Soudain votre grand-père émerge de sa partie de Tarot ; il n’a toujours pas fait de grand chelem ; est-ce pour cela qu’une idée vient de lui traverser l’esprit si peu encombré par son jeu perdu d’avance ? Il nous rejoint et lance : « Une douzaine d’huitres à la Rochelle, ça vous dit ? »
Mon Minou, votre papa que j’appelais ainsi à l’époque (et même un peu plus tard) n’était pas très loin et son oreille aiguisée a entendu la proposition ‘trop bath’ de son papa ; il déboule, saute, sans gêne mais non sans risques pour les bouteilles, sur la table basse et s’écrie : « Et une grosse glace avec plein de chantilly, hein, promis papa ? »

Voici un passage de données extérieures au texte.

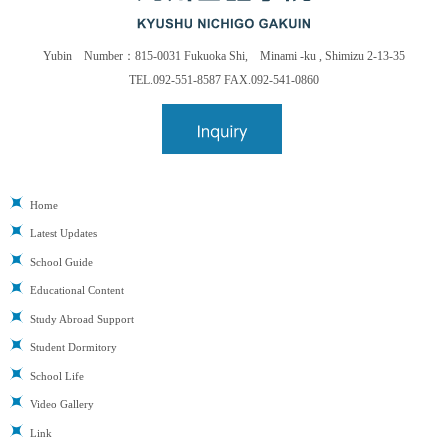
Yubin Number：815-0031 Fukuoka Shi, Minami -ku , Shimizu 2-13-35
TEL.092-551-8587 FAX.092-541-0860
Home
Latest Updates
School Guide
Educational Content
Study Abroad Support
Student Dormitory
School Life
Video Gallery
Link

La réponse collégiale ne se fait pas attendre : « C’est bath, on y va ! »
‘Chaussette’ fonce au bar avant qu’il ferme pour téléphoner à ses parents (eh ! les téléphones portables n’existent pas encore). C’est qu’elle est sérieuse pour deux, ‘Chaussette’ puisque Corine est une adorable insouciante et, comme elles vivent encore chez papa-maman, elle a à cœur de les prévenir pour qu’ils ne s’inquiètent pas.
Cette douzaine d’huitres à La Rochelle n’étant pas une première, nous sommes déjà bien organisés : nous emmenons les voitures sur le parking du HLM ; Pat invite les jumelles dans la sienne tandis que Chris me suggère de monter à l’arrière de la nôtre (« pour surveiller ton Minou ») et se glisse sur le siège passager avant.
En avant toutes !
Dans une petite heure nous serrons attablés ‘chez André’ avec nos douzaines d’huitres, de belles tranches de pain copieusement recouverte de beurre salé et un petit verre de blanc sec. Bien sûr, il y aura une grosse glace à la chantilly agrémentée de cigarettes russes pour votre papa.
Il ne sera pas loin de vingt-trois heures lorsque nous prendrons le chemin du retour après une balade digestive sur les remparts : vue splendide sur le port en sommeillé et grand bol d’air marin !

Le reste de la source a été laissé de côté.